Philippines Piracy: China, U.S. and Japan to Assist Philippines?

Crude Oil Flows in the South China Sea
The Republic of the Philippines sits on major sea lines of communication (SLOCs) which makes those nations that use those SLOCs have a vested interest in keeping them open for use for ships to transit them free of action by pirates and/or terrorists who would disrupt the flow of goods and petroleum on these SLOCs.
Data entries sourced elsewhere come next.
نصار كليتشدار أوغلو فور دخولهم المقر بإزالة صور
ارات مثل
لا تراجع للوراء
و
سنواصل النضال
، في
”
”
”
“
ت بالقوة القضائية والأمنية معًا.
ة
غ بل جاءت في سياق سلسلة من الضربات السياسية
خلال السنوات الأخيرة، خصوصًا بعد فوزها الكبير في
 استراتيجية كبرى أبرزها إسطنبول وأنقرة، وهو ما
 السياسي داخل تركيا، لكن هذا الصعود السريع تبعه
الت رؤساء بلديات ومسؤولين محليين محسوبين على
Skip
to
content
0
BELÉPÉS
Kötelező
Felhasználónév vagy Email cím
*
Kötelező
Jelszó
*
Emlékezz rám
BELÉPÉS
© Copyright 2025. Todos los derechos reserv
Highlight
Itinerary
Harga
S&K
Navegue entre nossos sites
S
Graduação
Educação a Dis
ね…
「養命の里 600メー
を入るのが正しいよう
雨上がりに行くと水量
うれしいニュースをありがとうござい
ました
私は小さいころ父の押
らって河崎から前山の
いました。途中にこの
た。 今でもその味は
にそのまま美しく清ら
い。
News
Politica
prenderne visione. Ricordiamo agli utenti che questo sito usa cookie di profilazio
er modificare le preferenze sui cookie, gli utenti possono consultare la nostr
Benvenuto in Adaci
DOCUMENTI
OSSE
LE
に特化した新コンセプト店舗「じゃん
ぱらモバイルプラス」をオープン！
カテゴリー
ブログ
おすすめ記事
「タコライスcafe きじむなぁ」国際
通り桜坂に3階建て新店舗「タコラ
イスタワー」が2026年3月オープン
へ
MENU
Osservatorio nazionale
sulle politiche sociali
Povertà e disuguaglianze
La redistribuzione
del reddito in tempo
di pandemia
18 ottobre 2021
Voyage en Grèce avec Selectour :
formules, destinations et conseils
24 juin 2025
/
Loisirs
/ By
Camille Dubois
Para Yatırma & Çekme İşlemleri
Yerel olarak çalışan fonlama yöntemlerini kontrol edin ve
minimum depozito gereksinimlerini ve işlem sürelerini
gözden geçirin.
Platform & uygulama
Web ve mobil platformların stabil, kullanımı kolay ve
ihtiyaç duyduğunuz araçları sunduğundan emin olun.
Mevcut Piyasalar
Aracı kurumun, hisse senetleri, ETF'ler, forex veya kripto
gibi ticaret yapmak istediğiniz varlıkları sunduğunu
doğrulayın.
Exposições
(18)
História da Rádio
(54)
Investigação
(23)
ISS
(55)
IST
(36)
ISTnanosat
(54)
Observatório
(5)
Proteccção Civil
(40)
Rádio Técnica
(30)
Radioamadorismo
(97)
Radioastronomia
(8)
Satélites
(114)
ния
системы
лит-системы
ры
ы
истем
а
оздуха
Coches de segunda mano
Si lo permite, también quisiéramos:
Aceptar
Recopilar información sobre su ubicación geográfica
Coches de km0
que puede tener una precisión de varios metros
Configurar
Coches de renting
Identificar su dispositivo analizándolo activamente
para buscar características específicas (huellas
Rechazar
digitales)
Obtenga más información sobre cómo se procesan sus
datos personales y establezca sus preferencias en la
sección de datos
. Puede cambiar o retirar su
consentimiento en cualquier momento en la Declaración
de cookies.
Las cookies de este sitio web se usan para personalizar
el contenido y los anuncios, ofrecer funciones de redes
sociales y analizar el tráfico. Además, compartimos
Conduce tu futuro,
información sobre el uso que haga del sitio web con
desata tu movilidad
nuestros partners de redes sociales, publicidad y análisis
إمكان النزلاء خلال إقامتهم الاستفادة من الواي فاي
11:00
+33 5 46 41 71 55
The Philippines, about as near to a failed state as one can get without actually being Somalia, knows  that it needs help in patrolling its own waters from the scourge of entities like the formerly al Qaeda affiliated - now ISIS pledged Abu Sayyaf and other terrorist groups that seek to peel away the Muslim majority southern Philippine islands from the ROP. So, the Philippines seeks US, China help to fight pirates:
U.S. National Counterterrorism Center map

The Philippines is seeking US and Chinese help to guard a major sea lane as Islamic militants shift attacks to international shipping, officials said on Wednesday.
Manila does not want the Sibutu Passage between Malaysia’s Sabah state and the southern Philippines to turn into a Somalia-style pirate haven, coastguard officials said.
The deep-water channel, used by 13,000 vessels each year, offers the fastest route between Australia and the manufacturing powerhouses China, Japan and South Korea, they added.
In the past year Abu Sayyaf gunmen from the southern Philippines have boarded ships and kidnapped dozens of crewmen for ransom in waters between Malaysia, Indonesia and the Philippines, raising regional alarm.

Indonesia has warned the region could become the “next Somalia” and the International Maritime Bureau says waters off the southern Philippines are becoming increasingly dangerous.
In addition to the U.S. and China, the ROP reports that Japan has offered to "assist" in this situation, as set out here:
Japan has offered to send patrol ships to deal with a growing piracy threat in the southern Philippine waters bordering Indonesia and Malaysia, a senior Philippine defense official said on Tuesday.
A surge in piracy off parts of the southern Philippines is forcing ship-owners to divert vessels through other waters, pushing up costs and shipping times. Dozens of sailors have been taken captive by Abu Sayyaf.
Japanese vice minister Ro Manabe offered the assistance at a meeting in Tokyo on Friday and expressed readiness to contribute to efforts by the Philippines, Malaysia and Indonesia "in addressing piracy and terrorism", said Raymund Quilop, assistant defense minister for assessments and international affairs.
A senior Japanese defense ministry official, however, gave a different account of the Tokyo meeting and said no offer of patrols was made to the Philippines, just "capacity building".
Leaders from the two countries agreed last fall that Japan would give the Philippines high-speed small boats for its counter-terrorism efforts, but it was not clear if that was part of the apparent offer made by Manabe.
I don't think any of the nations that are mentioned have any desire to see the ROP actually fall into full failure mode and they surely want to have this affected SLOCs clear for normal merchant transits.

It should also be noted that Australia has made long-term commitments to aid the ROP. See here:
Total Australian Official Development Assistance (ODA) to the Philippines will be an estimated $81.9 million in 2016-17. Our economic partnership with the Philippines will focus all elements of our trade, investment and aid initiatives working together to promote growth.

Australia delivers targeted advice and technical assistance that aims to have a catalytic effect both on reform efforts and capacity development of the Philippine Government. Given the Philippines’ current positive economic position we will shift focus from basic service delivery, such as classroom construction, towards supporting the Philippine Government to better manage its own resources.

The strategic direction of Australian aid to the Philippines is informed by the Australian Government’s development policy Australian aid: promoting prosperity, reducing poverty, enhancing stability; Australia’s national interests; by our ability to add value; and our previous development results. Australia’s aid will align with the priorities of the Philippines Government which is seeking to put the country on the path of accelerated and inclusive development. The Philippine Government has had an ambitious reform agenda in recent years to tackle poverty, improve governance and address corruption, while pushing through important social sector reforms, including education, and promoting peace in the Southern Philippines.
UPDATE: Fixed a portion that was somehow turned into gibberish when first posted.

1 comment:

  1. Anonymous4:37 PM

    I'm not a LCS fan, but with all the islands in the Phillipines, wouldn't this be a good area for LCS to help out with anti-piracy?